Fluently Lying: Adversarial Robustness Can Be Substrate-Dependent
This work reveals a substrate-dependent adversarial failure mode in object detection, which is incremental as it challenges a specific assumption in defense mechanisms.
The paper tackles the assumption that detection count and accuracy degrade together in adversarial attacks on object detectors, reporting a counterexample where an SNN detector retains over 70% of detections while mAP collapses from 0.528 to 0.042, termed Quality Corruption. This phenomenon was observed only in one of four SNN architectures tested, and standard defenses failed to detect or mitigate it, suggesting adversarial failure modes can be substrate-dependent.

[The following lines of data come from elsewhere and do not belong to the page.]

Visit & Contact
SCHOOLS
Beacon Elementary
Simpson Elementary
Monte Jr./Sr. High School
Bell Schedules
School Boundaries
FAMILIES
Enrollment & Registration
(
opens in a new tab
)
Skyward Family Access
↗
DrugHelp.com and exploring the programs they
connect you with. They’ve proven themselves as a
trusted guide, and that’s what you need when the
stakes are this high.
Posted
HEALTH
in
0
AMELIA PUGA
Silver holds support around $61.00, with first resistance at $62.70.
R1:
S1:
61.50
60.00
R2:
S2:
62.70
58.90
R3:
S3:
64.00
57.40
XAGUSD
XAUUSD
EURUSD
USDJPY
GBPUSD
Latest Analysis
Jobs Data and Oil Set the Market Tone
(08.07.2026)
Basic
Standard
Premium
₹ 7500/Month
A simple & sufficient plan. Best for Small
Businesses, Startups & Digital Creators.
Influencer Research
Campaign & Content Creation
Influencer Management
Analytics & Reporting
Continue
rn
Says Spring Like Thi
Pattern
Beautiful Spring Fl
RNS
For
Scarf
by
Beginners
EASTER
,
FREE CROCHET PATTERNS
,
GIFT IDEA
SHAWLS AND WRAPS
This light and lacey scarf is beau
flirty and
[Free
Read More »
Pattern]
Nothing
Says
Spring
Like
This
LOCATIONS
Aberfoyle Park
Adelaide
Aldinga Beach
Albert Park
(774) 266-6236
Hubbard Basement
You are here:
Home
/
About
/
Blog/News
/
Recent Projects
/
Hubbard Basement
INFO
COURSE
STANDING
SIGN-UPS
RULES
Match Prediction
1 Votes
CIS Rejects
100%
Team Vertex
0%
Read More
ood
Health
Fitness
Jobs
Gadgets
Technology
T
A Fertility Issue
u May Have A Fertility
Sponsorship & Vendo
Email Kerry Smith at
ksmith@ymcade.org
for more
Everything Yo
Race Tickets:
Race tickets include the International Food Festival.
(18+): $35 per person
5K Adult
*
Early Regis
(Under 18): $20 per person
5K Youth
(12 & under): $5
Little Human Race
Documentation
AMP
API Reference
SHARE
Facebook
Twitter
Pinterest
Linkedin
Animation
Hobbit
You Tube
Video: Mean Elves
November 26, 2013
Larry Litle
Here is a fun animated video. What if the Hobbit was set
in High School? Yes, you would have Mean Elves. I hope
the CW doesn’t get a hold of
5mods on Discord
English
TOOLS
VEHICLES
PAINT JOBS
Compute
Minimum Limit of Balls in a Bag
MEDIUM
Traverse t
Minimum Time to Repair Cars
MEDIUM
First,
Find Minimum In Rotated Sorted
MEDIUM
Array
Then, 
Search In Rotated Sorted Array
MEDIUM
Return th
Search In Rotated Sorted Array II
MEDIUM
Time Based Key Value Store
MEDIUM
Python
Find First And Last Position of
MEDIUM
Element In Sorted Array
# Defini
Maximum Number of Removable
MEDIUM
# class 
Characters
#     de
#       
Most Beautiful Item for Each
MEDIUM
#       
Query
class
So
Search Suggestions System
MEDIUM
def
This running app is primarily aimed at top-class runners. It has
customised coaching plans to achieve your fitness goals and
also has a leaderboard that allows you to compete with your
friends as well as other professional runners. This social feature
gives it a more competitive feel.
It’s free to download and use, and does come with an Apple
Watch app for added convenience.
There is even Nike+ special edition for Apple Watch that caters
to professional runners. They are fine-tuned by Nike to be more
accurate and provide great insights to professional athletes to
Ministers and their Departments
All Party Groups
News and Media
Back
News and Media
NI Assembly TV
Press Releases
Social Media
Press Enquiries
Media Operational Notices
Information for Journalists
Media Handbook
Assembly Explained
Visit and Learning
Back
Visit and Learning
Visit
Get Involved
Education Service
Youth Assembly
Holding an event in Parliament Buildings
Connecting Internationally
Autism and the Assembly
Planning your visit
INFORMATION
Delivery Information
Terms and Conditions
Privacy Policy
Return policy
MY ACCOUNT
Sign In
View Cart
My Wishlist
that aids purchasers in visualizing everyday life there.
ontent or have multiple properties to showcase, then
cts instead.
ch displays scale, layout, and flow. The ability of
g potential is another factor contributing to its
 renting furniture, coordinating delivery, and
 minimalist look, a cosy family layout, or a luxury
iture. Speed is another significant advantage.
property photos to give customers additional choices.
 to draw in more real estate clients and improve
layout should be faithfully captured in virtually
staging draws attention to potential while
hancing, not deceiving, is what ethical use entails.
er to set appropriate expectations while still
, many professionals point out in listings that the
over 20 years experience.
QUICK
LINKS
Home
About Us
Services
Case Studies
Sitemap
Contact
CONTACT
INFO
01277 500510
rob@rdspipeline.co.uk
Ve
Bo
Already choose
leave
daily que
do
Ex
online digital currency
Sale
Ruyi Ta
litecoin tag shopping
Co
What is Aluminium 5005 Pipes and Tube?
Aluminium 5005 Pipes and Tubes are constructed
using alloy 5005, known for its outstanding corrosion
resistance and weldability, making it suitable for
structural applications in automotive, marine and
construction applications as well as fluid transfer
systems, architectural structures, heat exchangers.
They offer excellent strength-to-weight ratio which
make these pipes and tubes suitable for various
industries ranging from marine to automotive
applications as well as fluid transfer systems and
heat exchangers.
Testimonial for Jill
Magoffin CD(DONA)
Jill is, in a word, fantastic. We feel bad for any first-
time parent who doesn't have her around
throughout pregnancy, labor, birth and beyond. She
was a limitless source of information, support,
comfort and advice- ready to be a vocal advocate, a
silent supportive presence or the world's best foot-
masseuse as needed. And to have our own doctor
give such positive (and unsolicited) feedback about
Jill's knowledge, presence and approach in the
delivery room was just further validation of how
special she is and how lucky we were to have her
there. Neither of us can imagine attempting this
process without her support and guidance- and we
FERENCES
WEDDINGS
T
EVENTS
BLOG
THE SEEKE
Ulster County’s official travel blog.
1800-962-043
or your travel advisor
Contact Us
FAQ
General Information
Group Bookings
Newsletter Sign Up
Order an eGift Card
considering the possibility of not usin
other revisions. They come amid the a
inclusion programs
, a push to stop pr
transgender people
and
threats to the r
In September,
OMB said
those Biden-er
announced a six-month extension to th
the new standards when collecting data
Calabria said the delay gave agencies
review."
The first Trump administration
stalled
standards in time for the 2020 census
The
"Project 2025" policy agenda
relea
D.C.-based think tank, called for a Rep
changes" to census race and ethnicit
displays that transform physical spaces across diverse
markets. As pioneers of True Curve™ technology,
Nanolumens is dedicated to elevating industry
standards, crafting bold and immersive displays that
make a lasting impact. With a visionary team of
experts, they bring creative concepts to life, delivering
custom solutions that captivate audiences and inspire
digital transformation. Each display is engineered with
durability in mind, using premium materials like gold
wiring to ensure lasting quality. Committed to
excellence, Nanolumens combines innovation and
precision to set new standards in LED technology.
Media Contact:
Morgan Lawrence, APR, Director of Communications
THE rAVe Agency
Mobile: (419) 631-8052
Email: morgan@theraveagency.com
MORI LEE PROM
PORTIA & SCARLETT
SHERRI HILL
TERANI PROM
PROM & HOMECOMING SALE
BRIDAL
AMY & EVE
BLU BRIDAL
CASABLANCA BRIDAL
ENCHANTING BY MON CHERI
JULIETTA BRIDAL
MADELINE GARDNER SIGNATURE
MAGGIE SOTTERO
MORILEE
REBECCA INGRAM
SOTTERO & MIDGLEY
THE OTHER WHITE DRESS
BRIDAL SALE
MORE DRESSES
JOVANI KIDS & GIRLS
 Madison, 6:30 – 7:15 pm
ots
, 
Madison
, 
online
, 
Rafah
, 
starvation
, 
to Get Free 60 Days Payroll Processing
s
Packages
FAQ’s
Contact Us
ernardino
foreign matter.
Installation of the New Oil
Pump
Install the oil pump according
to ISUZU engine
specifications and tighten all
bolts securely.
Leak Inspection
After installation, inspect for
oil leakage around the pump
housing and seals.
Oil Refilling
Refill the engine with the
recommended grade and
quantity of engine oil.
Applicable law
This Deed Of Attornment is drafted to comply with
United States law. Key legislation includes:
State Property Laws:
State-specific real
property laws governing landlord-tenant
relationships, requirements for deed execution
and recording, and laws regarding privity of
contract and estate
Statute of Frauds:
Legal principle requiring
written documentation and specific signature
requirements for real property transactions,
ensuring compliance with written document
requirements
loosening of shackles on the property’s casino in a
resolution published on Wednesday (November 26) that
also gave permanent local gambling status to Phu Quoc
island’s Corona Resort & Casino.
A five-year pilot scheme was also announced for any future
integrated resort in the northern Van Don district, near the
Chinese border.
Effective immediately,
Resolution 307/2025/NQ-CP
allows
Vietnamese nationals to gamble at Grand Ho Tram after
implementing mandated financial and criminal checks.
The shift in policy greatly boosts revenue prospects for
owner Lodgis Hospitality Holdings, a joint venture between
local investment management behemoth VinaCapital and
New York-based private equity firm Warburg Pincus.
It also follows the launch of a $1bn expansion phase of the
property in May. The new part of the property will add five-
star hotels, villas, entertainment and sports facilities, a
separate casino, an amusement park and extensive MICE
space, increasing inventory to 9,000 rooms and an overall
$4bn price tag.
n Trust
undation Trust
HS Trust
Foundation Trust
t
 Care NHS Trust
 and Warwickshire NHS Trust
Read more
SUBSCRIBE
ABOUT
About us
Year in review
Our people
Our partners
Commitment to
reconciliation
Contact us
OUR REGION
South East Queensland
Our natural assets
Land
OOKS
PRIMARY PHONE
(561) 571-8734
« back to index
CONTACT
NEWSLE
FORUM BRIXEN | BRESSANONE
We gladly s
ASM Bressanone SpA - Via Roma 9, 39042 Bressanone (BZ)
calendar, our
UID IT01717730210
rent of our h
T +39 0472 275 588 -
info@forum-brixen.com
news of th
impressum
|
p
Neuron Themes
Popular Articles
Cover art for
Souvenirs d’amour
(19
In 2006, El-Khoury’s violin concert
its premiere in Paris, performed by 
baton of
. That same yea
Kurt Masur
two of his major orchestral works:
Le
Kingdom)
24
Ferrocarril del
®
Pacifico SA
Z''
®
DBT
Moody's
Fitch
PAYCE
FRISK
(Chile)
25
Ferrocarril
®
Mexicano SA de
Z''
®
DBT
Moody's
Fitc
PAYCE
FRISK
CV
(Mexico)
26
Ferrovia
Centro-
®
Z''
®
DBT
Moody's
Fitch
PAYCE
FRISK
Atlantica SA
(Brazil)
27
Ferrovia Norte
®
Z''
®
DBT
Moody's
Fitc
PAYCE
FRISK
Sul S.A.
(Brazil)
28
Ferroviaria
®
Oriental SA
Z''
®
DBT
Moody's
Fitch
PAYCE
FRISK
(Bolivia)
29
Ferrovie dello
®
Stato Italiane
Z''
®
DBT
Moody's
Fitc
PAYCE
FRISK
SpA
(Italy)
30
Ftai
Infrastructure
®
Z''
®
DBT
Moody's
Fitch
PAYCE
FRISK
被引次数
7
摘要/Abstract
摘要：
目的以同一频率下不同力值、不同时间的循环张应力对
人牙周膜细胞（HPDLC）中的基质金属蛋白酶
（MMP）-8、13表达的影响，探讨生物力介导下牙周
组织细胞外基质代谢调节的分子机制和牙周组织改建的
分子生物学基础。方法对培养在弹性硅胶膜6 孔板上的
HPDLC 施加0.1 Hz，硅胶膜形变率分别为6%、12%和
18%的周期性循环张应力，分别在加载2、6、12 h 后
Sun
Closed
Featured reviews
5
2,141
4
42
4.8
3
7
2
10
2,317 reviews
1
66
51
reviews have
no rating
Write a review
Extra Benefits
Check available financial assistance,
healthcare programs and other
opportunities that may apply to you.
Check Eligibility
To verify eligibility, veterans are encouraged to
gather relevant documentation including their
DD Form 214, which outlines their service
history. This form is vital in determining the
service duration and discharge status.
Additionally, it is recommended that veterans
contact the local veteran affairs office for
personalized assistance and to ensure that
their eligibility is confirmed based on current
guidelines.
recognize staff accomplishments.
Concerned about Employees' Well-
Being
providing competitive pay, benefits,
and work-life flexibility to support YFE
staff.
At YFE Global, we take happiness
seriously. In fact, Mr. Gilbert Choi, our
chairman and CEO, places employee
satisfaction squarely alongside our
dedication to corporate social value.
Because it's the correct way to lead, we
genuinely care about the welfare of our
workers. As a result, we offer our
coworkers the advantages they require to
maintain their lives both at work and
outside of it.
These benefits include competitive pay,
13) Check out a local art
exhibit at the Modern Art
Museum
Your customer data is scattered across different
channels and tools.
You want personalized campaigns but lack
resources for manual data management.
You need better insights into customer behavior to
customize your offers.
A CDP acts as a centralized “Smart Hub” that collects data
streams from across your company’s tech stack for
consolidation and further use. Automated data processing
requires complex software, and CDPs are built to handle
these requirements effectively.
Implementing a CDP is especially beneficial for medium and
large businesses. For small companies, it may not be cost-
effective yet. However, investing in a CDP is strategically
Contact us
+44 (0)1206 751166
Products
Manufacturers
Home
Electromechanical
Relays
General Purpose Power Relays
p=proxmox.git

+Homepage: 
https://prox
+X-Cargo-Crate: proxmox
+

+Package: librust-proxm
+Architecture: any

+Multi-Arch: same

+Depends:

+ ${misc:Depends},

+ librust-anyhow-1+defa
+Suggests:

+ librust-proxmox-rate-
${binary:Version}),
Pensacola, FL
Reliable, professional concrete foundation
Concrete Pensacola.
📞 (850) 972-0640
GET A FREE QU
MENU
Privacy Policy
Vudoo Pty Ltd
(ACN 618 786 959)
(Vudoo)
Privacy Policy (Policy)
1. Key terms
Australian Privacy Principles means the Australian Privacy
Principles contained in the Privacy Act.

The primary tools used to monitor and defend object detectors under adversarial attack assume that when accuracy degrades, detection count drops in tandem. This coupling was assumed, not measured. We report a counterexample observed on a single model: under standard PGD, EMS-YOLO, a spiking neural network (SNN) object detector, retains more than 70% of its detections while mAP collapses from 0.528 to 0.042. We term this count-preserving accuracy collapse Quality Corruption (QC), to distinguish it from the suppression that dominates untargeted evaluation. Across four SNN architectures and two threat models (l-infinity and l-2), QC appears only in one of the four detectors tested (EMS-YOLO). On this model, all five standard defense components fail to detect or mitigate QC, suggesting the defense ecosystem may rely on a shared assumption calibrated on a single substrate. These results provide, to our knowledge, the first evidence that adversarial failure modes can be substrate-dependent.